Posadas (viernes, 26 de mayo) Hay un mensaje subyacente en las palabras del cardenal Mario Poli ayer en el Tedeum que alienta la construcción de un auténtico federalismo como una de la tendencias que cruzan las alternativas políticas en la Argentina de hoy.
Sin embargo, esa línea pasó desapercibida en las lecturas apresadas en la polarización, que si bien existe en la sociedad argentina en dos modelos contrapuestos, es a la vez exacerbada por el discurso hegemónico. En los periódicos de papel el espacio a las palabras del cardenal quedaron sepultadas por el reportaje de C5N a CFK y las proclamaciones de los espacios de Massa y Lousteau, pero ayer en la impronta inmediatistas de las coberturas en la web los medios jugaron sus fichas. No fue casual que Clarín y La Nación hayan puesto el mismo título, leemos: “Mario Poli en el Tedeum, frente a Macri, llamó al diálogo creativo y aseguró que la confrontación nos roba la esperanza”. Mientras, Perfil titulaba “Poli, ante Macri: “Hubo promesas incumplidas y fracasos” y Página 12 “Un sermón para Macri, Mario Poli afirmó que no hay motivos para festejar” en sintonía con Ámbito Financiero: “Macri asistió al Tedeum, ante fuerte mensaje social de Poli: “La inequidad genera violencia”. Este repaso de la primera reacción de los medios deja al desnudo la intención editorial de cada uno.
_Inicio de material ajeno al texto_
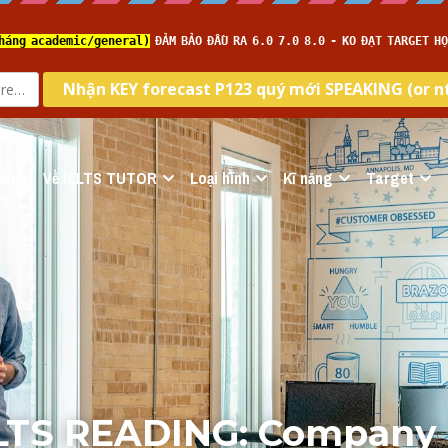
ome
Về IELTS TUTOR
Loại hình
Kĩ năng
Target
ELTS READING: Company 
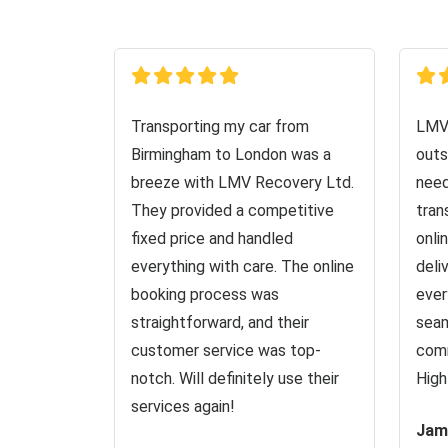
Transporting my car from
LMV 
Birmingham to London was a
outs
breeze with LMV Recovery Ltd.
need
They provided a competitive
tran
fixed price and handled
onli
everything with care. The online
deli
booking process was
ever
straightforward, and their
seam
customer service was top-
comm
notch. Will definitely use their
High
services again!
Jam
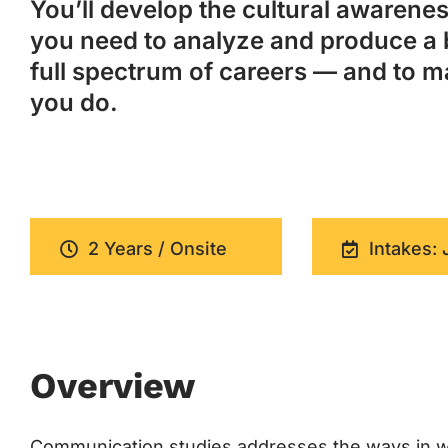
You’ll develop the cultural awareness
you need to analyze and produce a 
full spectrum of careers — and to m
you do.
2 Years / Onsite
Intakes: 
Overview
Communication studies addresses the ways in w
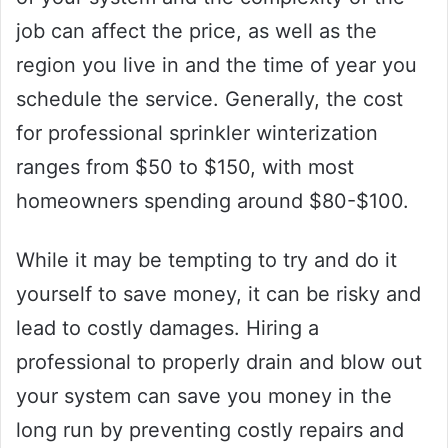
job can affect the price, as well as the
region you live in and the time of year you
schedule the service. Generally, the cost
for professional sprinkler winterization
ranges from $50 to $150, with most
homeowners spending around $80-$100.
While it may be tempting to try and do it
yourself to save money, it can be risky and
lead to costly damages. Hiring a
professional to properly drain and blow out
your system can save you money in the
long run by preventing costly repairs and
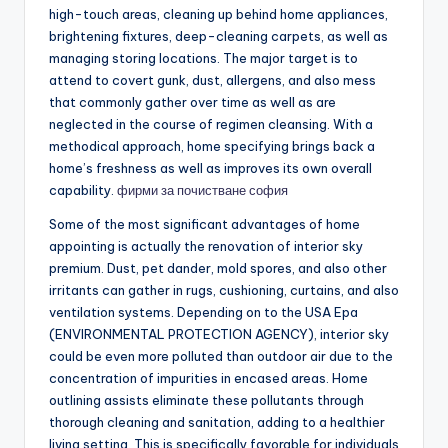
high-touch areas, cleaning up behind home appliances,
brightening fixtures, deep-cleaning carpets, as well as
managing storing locations. The major target is to
attend to covert gunk, dust, allergens, and also mess
that commonly gather over time as well as are
neglected in the course of regimen cleansing. With a
methodical approach, home specifying brings back a
home’s freshness as well as improves its own overall
capability.
фирми за почистване софия
Some of the most significant advantages of home
appointing is actually the renovation of interior sky
premium. Dust, pet dander, mold spores, and also other
irritants can gather in rugs, cushioning, curtains, and also
ventilation systems. Depending on to the USA Epa
(ENVIRONMENTAL PROTECTION AGENCY), interior sky
could be even more polluted than outdoor air due to the
concentration of impurities in encased areas. Home
outlining assists eliminate these pollutants through
thorough cleaning and sanitation, adding to a healthier
living setting. This is specifically favorable for individuals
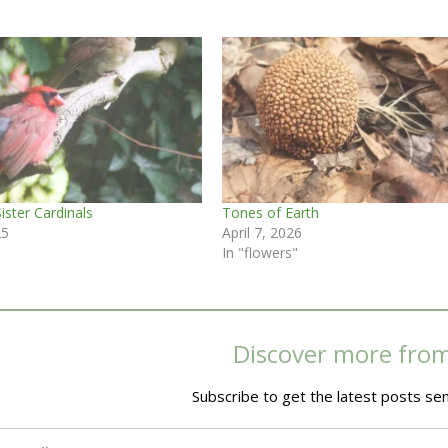
ister Cardinals
Tones of Earth
25
April 7, 2026
In "flowers"
Discover more fro
Subscribe to get the latest posts sen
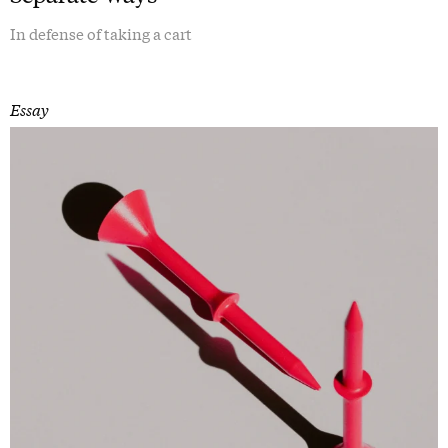
In defense of taking a cart
Essay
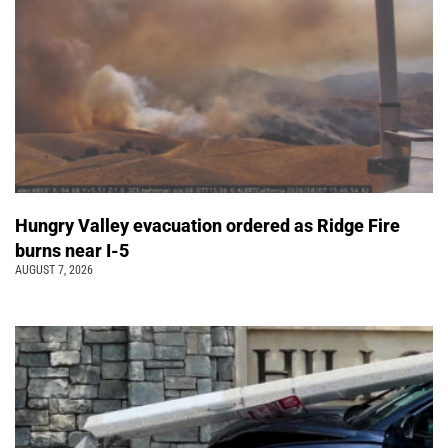
Hungry Valley evacuation ordered as Ridge Fire
burns near I-5
AUGUST 7, 2026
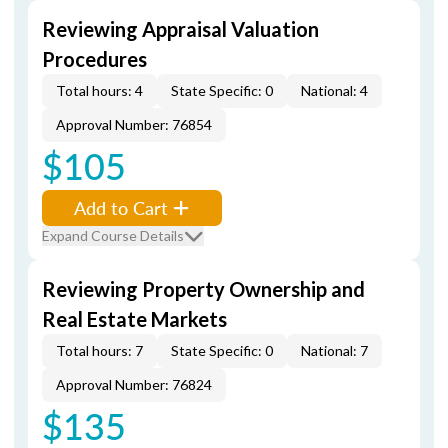
Reviewing Appraisal Valuation
Procedures
Total hours: 4
State Specific: 0
National: 4
Approval Number: 76854
$105
Add to Cart
Expand Course Details
Reviewing Property Ownership and
Real Estate Markets
Total hours: 7
State Specific: 0
National: 7
Approval Number: 76824
$135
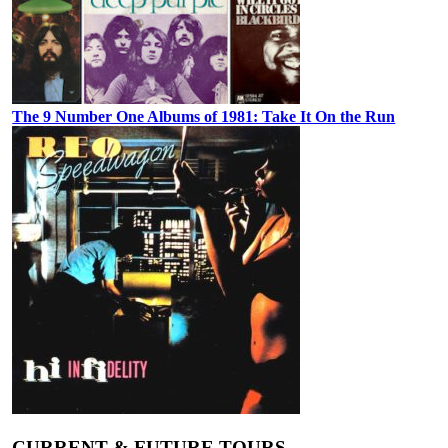
The 9 Number One Albums of 1981: Take It On the Run
CURRENT & FUTURE TOURS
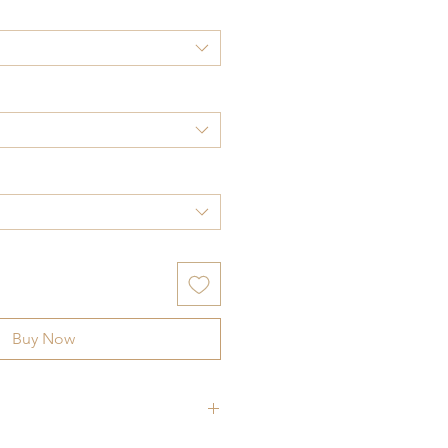
Buy Now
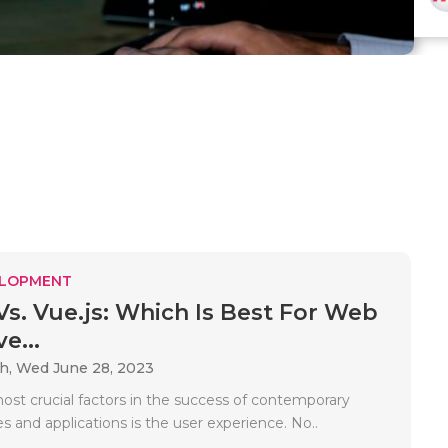
ELOPMENT
 Vs. Vue.js: Which Is Best For Web
e...
ah,
Wed June 28, 2023
ost crucial factors in the success of contemporary
es and applications is the user experience. No..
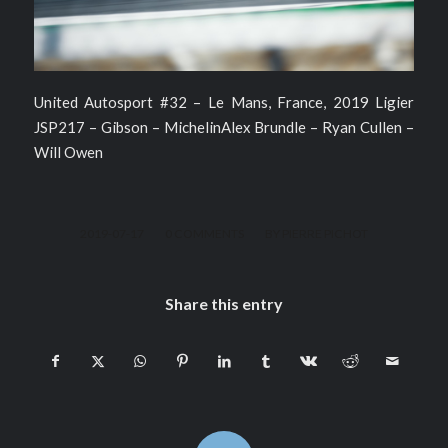
United Autosport #32 – Le Mans, France, 2019 Ligier
JSP217 – Gibson – MichelinAlex Brundle – Ryan Cullen –
Will Owen
/
/
2019-07-17
0 COMMENTS
BY
PIERRE PICHOT
Share this entry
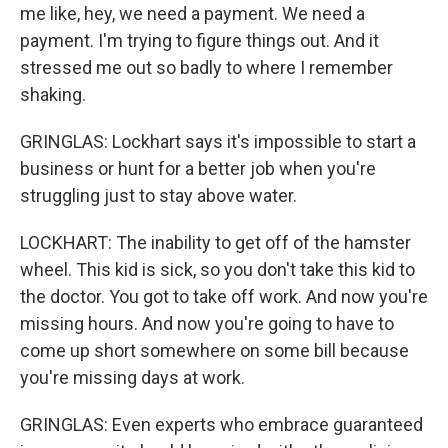
me like, hey, we need a payment. We need a
payment. I'm trying to figure things out. And it
stressed me out so badly to where I remember
shaking.
GRINGLAS: Lockhart says it's impossible to start a
business or hunt for a better job when you're
struggling just to stay above water.
LOCKHART: The inability to get off of the hamster
wheel. This kid is sick, so you don't take this kid to
the doctor. You got to take off work. And now you're
missing hours. And now you're going to have to
come up short somewhere on some bill because
you're missing days at work.
GRINGLAS: Even experts who embrace guaranteed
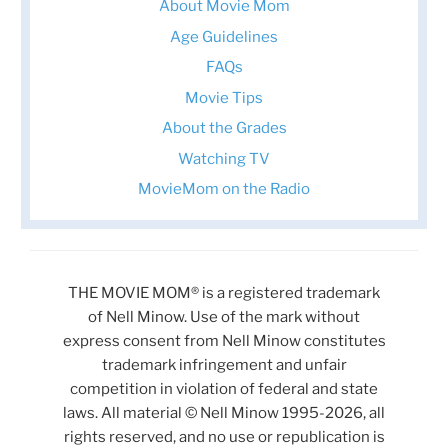
About Movie Mom
Age Guidelines
FAQs
Movie Tips
About the Grades
Watching TV
MovieMom on the Radio
THE MOVIE MOM® is a registered trademark
of Nell Minow. Use of the mark without
express consent from Nell Minow constitutes
trademark infringement and unfair
competition in violation of federal and state
laws. All material © Nell Minow 1995-2026, all
rights reserved, and no use or republication is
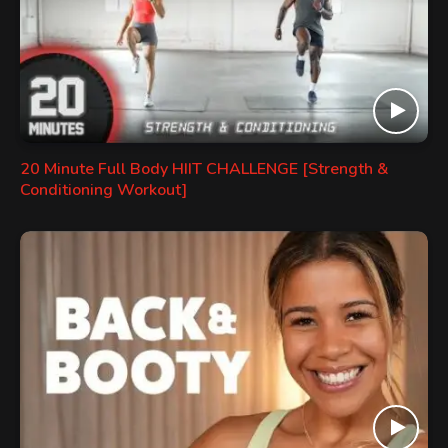
20 Minute Full Body HIIT CHALLENGE [Strength &
Conditioning Workout]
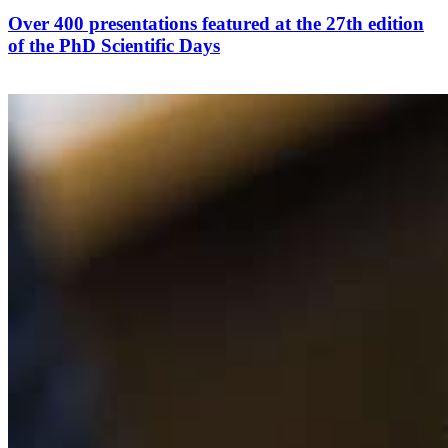
Over 400 presentations featured at the 27th edition
of the PhD Scientific Days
Comparados cobran otra significación: el reflejo de la grieta en el abordaje periodístico de los acontecimientos políticos. Apresados, insistimos, en la polarización inflada para la campaña electoral, no ven lo que no quieren ver.

Lo humano y lo local

Desde Misiones, atentos a otras realidades, rescatamos conceptos pronunciados por el sucesor de Bergoglio en el Arzobispado que tienen una insoslayable inspiración en el documento de Aparecida y en la encíclica de Francisco Laudato Si. “Celebremos con gratitud la patria que heredamos –dijo Poli- y al hacer memoria por el lugar en el mundo que nos ha tocado en suerte, también dejémonos interpelar por la realidad humana que tenemos”.  Dijo también: “todos apostamos a políticas de Estado que sostengan en el tiempo un desarrollo humano, integral y respetuoso de la creación, que se espeja maravillosamente en el territorio nacional“.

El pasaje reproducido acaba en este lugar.